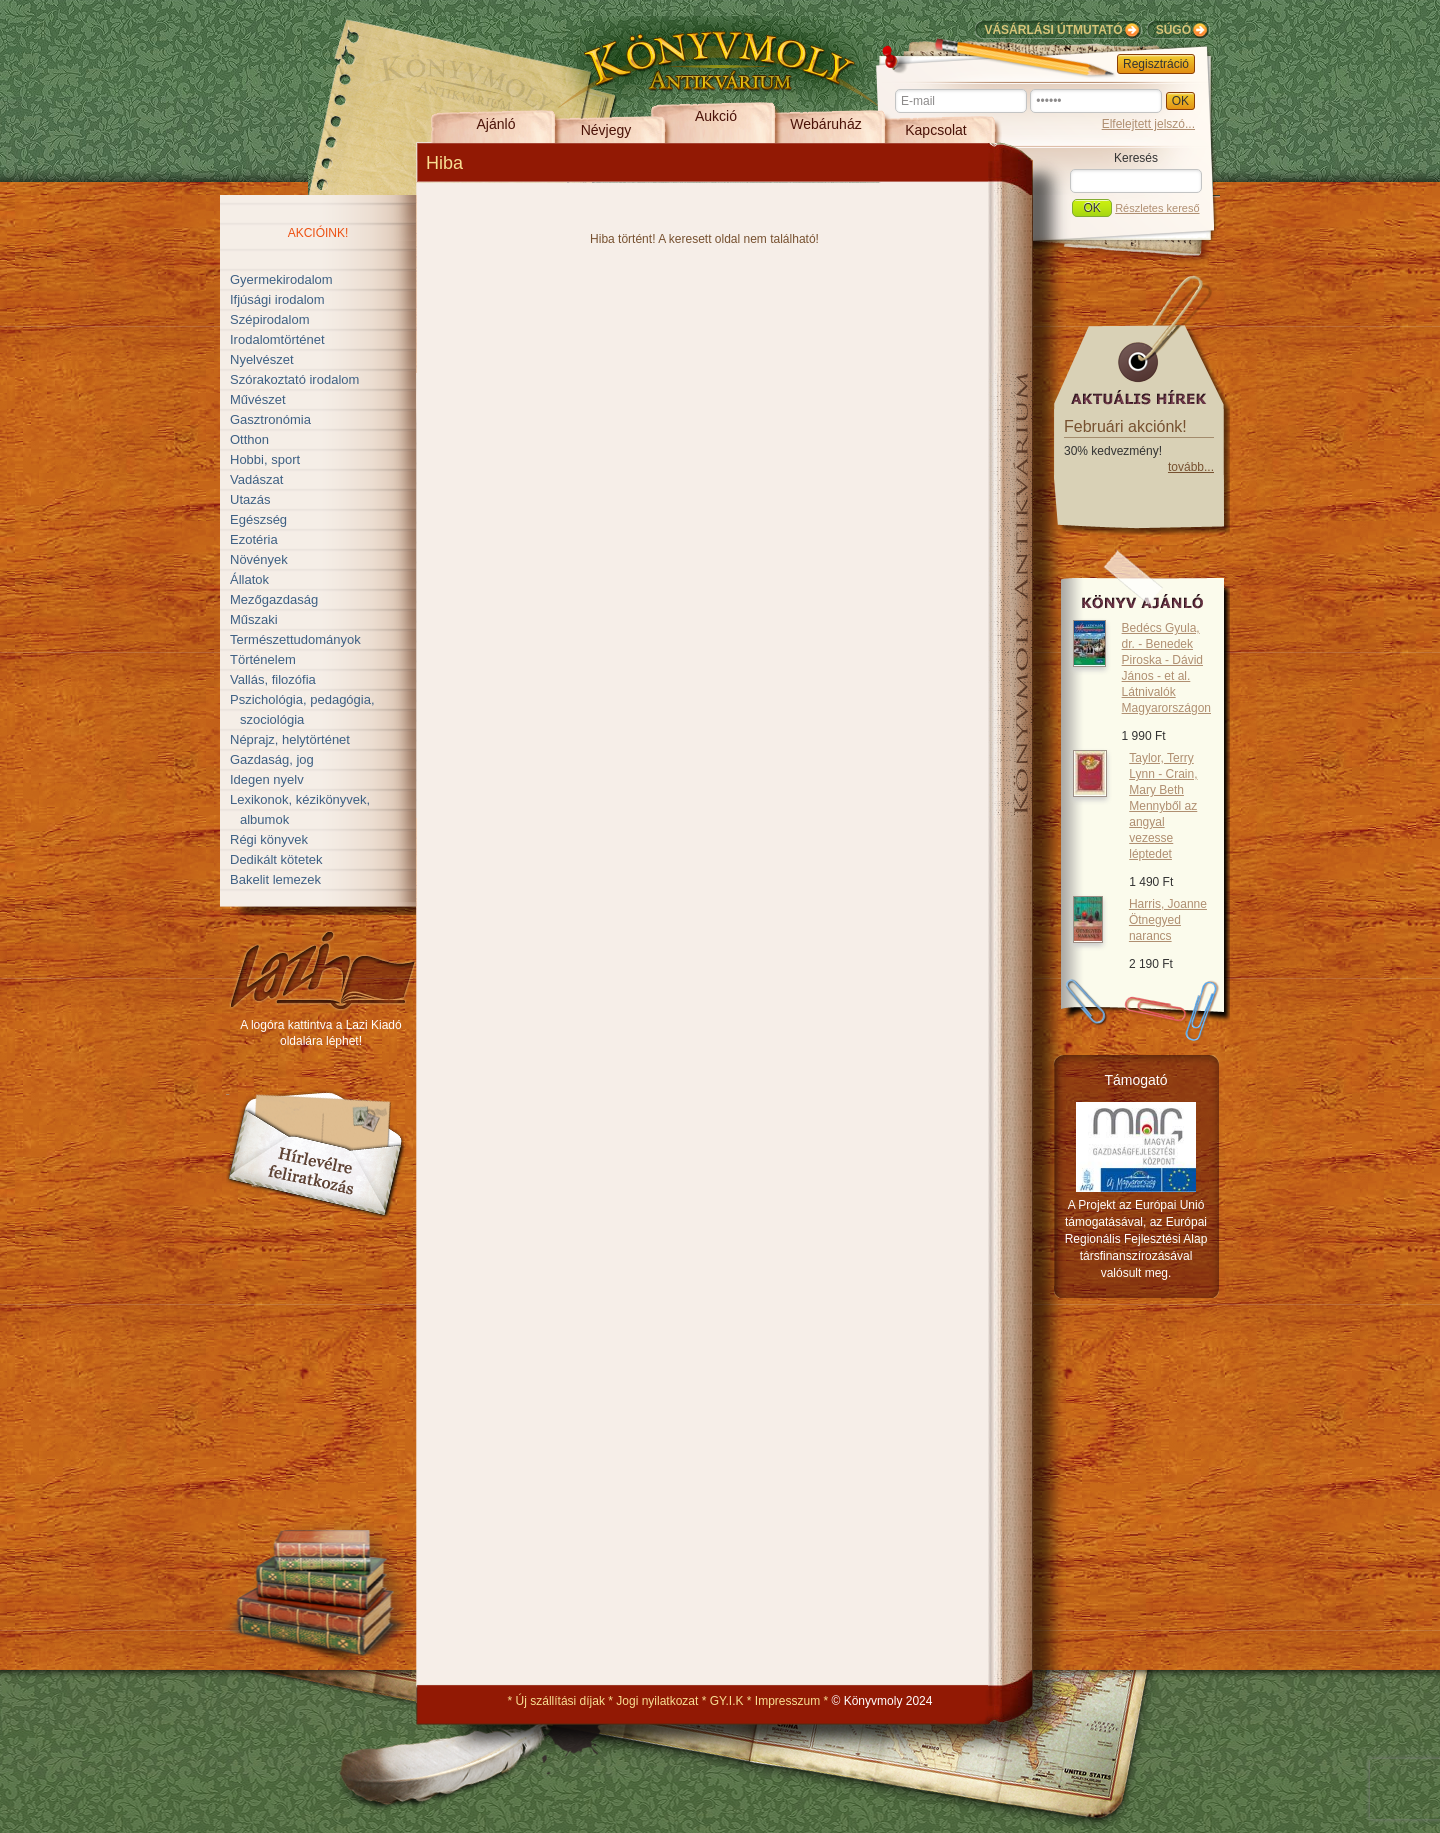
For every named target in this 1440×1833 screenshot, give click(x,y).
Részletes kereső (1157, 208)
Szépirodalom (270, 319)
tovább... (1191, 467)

⁂

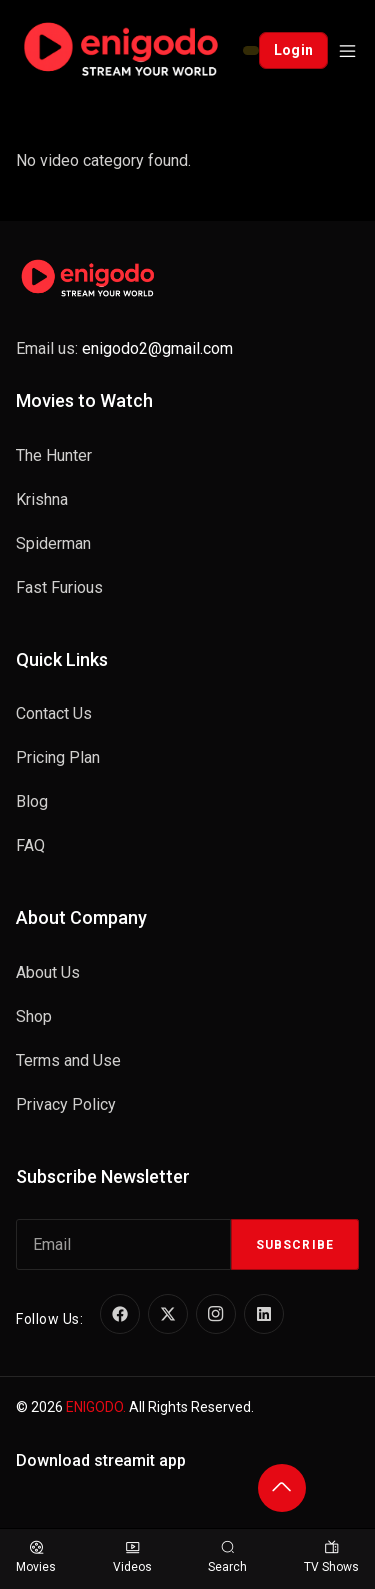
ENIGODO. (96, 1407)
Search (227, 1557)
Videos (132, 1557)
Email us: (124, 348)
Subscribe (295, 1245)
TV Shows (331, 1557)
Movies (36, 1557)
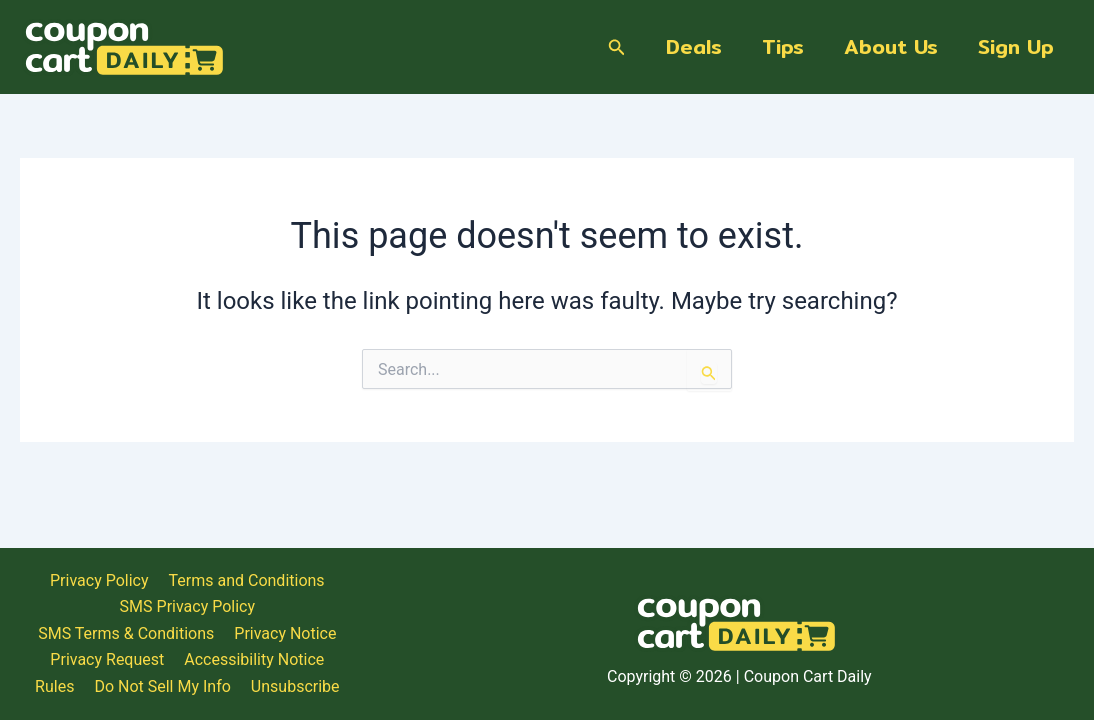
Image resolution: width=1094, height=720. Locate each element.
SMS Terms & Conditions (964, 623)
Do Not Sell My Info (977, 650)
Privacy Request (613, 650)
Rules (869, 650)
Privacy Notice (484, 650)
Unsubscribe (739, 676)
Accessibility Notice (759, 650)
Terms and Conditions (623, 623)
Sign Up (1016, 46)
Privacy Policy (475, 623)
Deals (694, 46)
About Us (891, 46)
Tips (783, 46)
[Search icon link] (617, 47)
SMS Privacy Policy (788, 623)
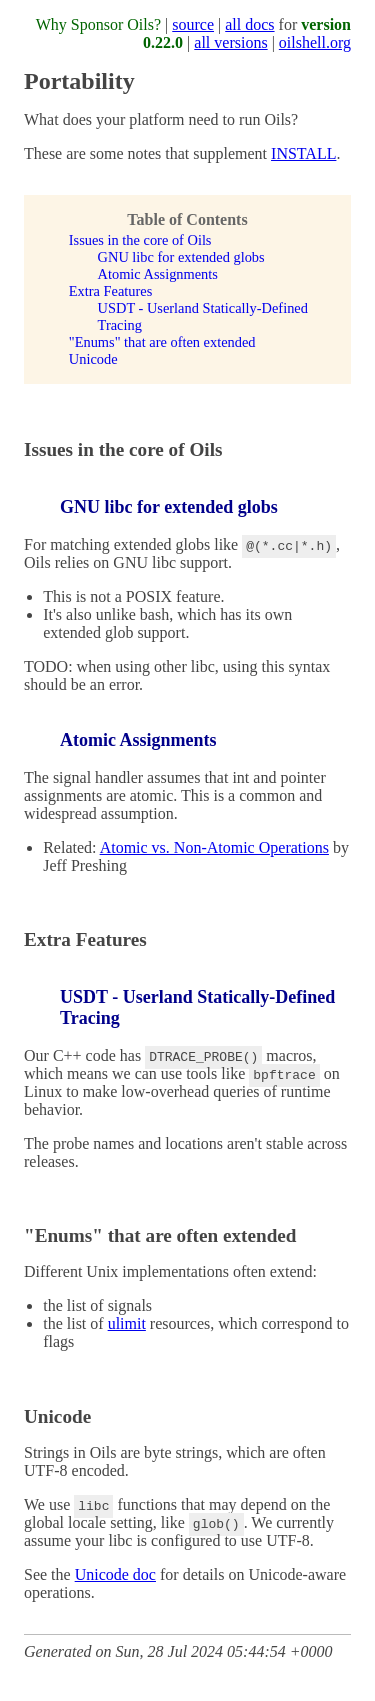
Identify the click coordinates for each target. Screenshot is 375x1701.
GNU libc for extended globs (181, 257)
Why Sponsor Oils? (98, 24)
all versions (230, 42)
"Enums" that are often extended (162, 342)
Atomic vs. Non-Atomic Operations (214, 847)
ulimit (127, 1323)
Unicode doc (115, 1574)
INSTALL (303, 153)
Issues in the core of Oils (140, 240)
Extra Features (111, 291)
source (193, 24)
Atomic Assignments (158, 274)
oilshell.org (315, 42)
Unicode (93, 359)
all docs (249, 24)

⁂

> _WHAT YOU WILL DO_
A verbatim transcription is needed of the lines above, starting at the line with "Extra Features (111, 291)" and ending at the line with "all docs (249, 24)", both included, and of nothing else.

> _THE COMPLETED TASK_
Extra Features (111, 291)
source (193, 24)
Atomic Assignments (158, 274)
oilshell.org (315, 42)
Unicode (93, 359)
all docs (249, 24)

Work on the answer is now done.